Sorry to hear this. Once you’ve left him and are in a healthy relationship you will find it hard to believe you ever put up with him
for so long. Appallingly disrespectful of him. You need to leave with your self respect in tact. Take care of yourself.x

nonbinaryfinery · 23/12/2024 19:39

Everlygreen · 23/12/2024 18:41

Do this. Record the next conversation that he has with you about this. All the gory details. Dump him, then send it to all his friends and family telling them what he's done to you. That will shame him forever. Disgusting pervert.

Sadly he will probably get off on this.

Aggressive cuckold fetishes like this are bad (for many reasons) because they WANT to feel humiliated, and it doesn't matter what you do, leaving them is a sick part of it for some of them, knowing their ex partner might end up with someone else down the road, is a turn on.

Men are such disgusting creatures.

Motherbear44 · 23/12/2024 19:58

Vanillaskieshazeleyes · 23/12/2024 16:58

Thank you for the replies x

We have two children together (they have never been exposed to any of it) in case someone suggests that.

It's council owned home. I am no contact with the majority of my family. That's for another day.

He's extremely manipulative with me. I've said I want him to leave after Christmas & it's all the sob story of how he loves me, its all my fault, how could I leave him with no support but I can go sleep with a random man. I haven't even wasted my time telling him I actually didn't sleep with anyone.

He probably wouldn't believe me anyway.

I'd just like some emotional support. Because deep down I still care & that makes me feel like putting up & shutting up. When I know in my heart it's not right. X

what you are going through is awful. He pushed you for such a long time. He might be blaming you but you know it is all about him. What you feel deep down is reality. Don't for a moment let him doubt yourself. I wish I could give you and your children a great big hug.

Gagagardener · 23/12/2024 20:02

@Vanillaskieshazeleyes I was so sorry to read your post. I hope you achieve your aim of sharing your home with only your children.

I understand why you chose an anonymous forum to ask for support..Well done for doing that. Now you need to go that stepfurther by approaching some of the organisations other posters have suggested.

I hope you can find enough useful help and advice on here to get you through Christmas. Stay strong and resolute, and have a very Happy New Year. Sending best wishes to you and the children.

QuestionableMouse · 23/12/2024 20:05

Daleksatemyshed · 23/12/2024 16:58

He's gone past sexual fantasy Op, now it's obsession. He's at the point where this could be dangerous to your mental health.

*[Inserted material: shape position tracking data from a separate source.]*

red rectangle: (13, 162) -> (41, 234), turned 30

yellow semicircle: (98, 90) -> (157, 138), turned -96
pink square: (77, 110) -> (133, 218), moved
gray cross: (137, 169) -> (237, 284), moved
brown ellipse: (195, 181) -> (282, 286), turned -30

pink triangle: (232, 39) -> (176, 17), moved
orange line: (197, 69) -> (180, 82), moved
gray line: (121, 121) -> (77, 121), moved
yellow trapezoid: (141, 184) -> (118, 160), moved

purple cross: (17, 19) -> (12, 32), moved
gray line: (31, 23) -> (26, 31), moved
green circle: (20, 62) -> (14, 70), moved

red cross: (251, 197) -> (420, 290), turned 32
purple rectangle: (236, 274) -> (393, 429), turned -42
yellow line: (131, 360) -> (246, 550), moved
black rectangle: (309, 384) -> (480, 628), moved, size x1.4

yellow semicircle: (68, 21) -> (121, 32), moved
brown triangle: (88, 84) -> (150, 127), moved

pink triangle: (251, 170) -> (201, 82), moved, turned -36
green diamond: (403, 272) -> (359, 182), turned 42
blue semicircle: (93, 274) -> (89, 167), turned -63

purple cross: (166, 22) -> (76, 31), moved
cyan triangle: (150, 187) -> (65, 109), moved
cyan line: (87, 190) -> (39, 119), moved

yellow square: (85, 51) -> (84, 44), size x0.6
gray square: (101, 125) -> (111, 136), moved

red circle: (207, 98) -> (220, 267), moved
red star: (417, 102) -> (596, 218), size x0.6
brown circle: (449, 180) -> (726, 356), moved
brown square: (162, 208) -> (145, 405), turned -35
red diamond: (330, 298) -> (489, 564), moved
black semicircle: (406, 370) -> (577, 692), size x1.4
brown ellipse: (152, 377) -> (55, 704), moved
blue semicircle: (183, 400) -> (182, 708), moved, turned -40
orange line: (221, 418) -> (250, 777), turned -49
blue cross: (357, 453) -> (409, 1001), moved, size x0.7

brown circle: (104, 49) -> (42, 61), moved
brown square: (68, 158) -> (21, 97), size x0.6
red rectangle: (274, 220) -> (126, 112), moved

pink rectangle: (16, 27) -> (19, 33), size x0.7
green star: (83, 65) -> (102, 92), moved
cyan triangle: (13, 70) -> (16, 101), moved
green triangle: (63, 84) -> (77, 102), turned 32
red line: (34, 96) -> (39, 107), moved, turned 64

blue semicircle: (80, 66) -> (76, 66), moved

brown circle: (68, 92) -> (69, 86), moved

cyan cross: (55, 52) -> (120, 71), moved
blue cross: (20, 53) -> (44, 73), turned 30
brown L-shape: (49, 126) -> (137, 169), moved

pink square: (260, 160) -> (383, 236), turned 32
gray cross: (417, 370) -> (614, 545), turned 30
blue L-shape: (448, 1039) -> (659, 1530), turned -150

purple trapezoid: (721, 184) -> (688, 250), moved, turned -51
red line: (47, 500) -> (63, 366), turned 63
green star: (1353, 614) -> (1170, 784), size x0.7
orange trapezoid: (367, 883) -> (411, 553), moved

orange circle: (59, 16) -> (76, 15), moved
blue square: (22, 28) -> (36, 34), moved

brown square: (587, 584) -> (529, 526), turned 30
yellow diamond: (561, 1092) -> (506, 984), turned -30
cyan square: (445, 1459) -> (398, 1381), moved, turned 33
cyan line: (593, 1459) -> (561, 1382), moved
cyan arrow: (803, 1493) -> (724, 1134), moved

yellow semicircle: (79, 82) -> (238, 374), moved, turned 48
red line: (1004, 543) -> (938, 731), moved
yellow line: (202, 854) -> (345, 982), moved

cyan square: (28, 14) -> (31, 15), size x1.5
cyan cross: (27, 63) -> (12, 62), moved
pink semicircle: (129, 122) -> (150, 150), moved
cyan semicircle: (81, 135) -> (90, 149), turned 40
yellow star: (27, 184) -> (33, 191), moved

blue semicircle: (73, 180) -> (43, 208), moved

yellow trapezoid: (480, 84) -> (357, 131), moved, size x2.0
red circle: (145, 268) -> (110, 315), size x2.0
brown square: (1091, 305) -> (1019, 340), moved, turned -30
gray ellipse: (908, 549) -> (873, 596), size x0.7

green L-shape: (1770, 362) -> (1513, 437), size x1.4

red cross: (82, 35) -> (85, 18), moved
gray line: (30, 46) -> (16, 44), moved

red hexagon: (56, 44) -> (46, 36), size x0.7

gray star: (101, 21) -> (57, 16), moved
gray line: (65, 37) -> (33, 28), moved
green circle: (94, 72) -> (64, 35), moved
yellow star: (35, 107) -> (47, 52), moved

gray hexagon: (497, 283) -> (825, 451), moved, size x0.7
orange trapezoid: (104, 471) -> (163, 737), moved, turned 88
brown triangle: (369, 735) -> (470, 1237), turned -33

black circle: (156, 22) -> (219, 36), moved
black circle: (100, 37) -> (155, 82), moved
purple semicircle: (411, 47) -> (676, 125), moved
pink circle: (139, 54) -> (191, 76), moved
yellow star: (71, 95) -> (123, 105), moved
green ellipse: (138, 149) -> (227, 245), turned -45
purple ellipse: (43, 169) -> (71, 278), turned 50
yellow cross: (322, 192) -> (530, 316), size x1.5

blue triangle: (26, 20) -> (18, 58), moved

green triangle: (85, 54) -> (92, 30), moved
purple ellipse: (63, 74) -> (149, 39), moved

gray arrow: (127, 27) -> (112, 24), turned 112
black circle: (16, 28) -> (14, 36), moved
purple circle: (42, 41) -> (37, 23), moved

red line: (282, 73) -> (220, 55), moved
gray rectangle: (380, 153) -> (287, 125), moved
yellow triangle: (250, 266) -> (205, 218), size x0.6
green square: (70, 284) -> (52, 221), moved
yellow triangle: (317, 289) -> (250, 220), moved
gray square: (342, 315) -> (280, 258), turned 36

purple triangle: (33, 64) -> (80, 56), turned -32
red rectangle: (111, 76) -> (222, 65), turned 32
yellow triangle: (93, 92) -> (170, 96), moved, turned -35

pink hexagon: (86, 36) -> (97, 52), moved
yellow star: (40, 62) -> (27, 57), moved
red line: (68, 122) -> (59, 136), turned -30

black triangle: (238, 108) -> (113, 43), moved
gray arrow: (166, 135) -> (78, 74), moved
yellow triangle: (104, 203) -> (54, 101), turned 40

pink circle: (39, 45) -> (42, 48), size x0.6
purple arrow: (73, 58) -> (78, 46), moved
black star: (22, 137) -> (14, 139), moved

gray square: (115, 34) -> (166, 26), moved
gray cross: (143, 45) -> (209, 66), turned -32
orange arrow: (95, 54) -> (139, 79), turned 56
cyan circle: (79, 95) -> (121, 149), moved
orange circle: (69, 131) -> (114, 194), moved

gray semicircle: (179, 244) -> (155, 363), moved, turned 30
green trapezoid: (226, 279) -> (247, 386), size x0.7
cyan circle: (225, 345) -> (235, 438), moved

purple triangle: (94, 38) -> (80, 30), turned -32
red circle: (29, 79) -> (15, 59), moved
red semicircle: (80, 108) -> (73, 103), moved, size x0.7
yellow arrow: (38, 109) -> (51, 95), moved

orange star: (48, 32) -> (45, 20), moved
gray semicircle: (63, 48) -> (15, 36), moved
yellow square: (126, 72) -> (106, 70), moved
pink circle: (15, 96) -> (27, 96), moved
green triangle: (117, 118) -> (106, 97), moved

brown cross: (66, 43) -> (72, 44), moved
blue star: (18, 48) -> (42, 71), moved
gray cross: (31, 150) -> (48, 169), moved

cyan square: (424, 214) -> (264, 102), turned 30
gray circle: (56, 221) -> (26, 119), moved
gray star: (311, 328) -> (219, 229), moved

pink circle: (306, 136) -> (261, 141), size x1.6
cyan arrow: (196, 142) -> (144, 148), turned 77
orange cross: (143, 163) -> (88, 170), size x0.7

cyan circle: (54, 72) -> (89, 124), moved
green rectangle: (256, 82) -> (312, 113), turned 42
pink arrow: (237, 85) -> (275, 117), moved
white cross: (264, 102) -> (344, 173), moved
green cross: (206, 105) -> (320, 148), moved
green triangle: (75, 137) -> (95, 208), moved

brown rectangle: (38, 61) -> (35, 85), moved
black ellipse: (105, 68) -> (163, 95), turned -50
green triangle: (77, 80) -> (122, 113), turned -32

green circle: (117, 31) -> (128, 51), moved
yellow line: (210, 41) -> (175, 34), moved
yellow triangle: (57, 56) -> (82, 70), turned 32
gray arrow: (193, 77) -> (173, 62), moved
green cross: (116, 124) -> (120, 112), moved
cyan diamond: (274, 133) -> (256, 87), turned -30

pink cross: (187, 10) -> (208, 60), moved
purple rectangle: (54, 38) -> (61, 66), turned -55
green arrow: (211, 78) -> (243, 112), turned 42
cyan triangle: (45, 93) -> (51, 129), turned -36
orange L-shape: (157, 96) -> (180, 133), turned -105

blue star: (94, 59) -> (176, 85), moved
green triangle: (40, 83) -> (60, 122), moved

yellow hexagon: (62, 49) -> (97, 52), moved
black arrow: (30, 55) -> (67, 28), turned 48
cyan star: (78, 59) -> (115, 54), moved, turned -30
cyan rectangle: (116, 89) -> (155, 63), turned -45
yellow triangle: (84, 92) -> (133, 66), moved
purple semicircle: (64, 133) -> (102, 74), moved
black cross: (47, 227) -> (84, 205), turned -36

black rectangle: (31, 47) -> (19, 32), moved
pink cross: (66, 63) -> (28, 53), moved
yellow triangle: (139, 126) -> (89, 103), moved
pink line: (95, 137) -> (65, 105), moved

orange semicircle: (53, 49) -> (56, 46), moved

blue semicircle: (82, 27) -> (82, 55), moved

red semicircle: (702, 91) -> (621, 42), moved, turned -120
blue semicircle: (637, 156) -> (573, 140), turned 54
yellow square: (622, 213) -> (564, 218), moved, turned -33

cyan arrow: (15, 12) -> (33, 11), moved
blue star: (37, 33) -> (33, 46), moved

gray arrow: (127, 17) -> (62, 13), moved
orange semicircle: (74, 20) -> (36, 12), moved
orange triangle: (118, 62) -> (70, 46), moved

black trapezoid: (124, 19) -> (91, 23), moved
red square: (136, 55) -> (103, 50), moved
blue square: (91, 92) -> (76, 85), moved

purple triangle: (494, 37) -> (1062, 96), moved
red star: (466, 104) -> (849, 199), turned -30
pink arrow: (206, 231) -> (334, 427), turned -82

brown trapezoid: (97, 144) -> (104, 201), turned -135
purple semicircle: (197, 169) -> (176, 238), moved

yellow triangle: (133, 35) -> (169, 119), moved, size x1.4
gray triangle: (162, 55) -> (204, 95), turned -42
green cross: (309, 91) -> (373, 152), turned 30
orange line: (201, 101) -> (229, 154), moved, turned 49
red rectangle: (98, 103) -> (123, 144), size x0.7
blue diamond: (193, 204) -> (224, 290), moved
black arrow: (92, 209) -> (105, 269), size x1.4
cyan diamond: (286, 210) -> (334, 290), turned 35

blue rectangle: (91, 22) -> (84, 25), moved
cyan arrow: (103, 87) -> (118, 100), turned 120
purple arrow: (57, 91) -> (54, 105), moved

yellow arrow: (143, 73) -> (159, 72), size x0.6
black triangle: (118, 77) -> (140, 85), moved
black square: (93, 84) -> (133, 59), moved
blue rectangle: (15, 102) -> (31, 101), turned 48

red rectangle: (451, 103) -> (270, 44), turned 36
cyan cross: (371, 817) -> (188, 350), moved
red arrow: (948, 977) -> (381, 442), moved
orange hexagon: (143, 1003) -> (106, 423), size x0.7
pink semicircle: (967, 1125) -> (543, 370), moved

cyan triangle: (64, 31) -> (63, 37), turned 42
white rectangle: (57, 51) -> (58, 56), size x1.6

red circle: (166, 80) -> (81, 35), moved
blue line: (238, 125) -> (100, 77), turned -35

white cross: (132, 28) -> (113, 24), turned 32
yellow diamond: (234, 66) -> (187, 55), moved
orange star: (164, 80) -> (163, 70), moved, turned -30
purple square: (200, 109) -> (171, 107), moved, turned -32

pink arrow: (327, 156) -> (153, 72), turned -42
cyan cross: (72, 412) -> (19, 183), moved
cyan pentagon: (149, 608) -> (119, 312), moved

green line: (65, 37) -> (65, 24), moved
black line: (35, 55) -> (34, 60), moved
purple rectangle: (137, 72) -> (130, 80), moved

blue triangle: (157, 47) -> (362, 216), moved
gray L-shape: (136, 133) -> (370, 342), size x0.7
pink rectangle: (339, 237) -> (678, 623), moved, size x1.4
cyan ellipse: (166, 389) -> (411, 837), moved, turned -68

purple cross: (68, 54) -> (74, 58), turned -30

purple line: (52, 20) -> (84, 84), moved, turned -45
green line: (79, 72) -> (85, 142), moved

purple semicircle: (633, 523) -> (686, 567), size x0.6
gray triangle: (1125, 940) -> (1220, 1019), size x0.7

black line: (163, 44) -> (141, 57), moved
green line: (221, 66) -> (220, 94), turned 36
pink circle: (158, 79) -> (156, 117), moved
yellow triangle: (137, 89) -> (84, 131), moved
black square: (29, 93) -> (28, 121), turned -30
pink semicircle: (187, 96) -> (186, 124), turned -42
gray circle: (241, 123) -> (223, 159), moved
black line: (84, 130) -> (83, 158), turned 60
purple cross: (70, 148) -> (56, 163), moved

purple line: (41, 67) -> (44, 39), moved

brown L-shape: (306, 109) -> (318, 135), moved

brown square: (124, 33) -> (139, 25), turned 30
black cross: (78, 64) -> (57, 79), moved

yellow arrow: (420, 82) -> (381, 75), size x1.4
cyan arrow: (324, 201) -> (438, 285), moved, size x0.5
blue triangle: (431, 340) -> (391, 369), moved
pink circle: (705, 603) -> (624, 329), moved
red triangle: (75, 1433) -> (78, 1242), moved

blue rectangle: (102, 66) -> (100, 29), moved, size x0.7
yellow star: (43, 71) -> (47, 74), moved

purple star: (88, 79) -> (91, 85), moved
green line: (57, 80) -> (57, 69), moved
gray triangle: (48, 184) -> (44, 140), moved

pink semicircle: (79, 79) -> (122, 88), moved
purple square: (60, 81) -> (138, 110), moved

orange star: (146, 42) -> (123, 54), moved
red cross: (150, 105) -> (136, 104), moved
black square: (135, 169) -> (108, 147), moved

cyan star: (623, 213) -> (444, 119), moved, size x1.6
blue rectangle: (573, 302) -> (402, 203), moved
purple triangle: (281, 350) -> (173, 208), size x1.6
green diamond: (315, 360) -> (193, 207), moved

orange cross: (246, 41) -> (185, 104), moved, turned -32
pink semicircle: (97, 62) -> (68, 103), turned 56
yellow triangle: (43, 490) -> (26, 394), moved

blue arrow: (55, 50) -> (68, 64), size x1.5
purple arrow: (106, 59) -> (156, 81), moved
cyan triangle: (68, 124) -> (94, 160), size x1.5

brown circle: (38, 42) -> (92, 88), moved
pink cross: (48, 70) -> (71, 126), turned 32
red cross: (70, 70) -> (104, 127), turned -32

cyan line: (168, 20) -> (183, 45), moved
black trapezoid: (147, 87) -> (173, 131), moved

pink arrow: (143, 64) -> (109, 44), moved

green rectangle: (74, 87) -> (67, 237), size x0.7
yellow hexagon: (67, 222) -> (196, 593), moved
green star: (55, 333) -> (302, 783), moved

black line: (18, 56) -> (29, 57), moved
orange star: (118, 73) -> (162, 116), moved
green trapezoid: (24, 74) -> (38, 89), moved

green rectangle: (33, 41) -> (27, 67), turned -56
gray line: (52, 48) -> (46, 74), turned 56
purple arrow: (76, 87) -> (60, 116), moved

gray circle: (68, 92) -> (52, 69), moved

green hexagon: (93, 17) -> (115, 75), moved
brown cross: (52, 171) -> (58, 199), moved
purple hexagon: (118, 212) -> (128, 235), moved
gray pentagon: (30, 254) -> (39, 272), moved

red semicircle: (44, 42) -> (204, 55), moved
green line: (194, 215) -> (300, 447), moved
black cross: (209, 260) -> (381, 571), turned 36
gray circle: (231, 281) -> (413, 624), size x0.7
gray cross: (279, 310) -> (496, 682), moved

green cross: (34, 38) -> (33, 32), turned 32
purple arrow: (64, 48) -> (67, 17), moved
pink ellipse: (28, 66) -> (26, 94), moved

Not just her mental health. Your physical health and wellbeing is at risk too, as we've sadly learned yet again lately.

Marine30 · 23/12/2024 20:09

Hi OP, I am terribly sorry you are in this situation.
You could also try your local Citizens Advice in the new year. They can advise on council housing and although they cannot give legal advice they may be able to suggest contact details for some mediation services if things get difficult re the split.

shuggles · 23/12/2024 20:09

@GremlinsStairlift Have to disagree. My friend is in this exact situation and her DH absolutely has the mind set of storing up information that can later be used as blackmail against her. He is a very calculated person.

How exactly can a woman having sex with another man (which her husband wanted her to do) be used against the woman as blackmail?

AdviceAdvice123 · 23/12/2024 20:10

Because deep down I still care & that makes me feel like putting up & shutting up. When I know in my heart it's not right.

It’s ok to care - about a bit of him, or a memory of who he was, or an idea of who he could have been. You loved him, that’s ok. You can feel that, and at the same time know that he is mistreating you and you have to leave. Give yourself permission to have that bit that cares, just don’t let it rule you.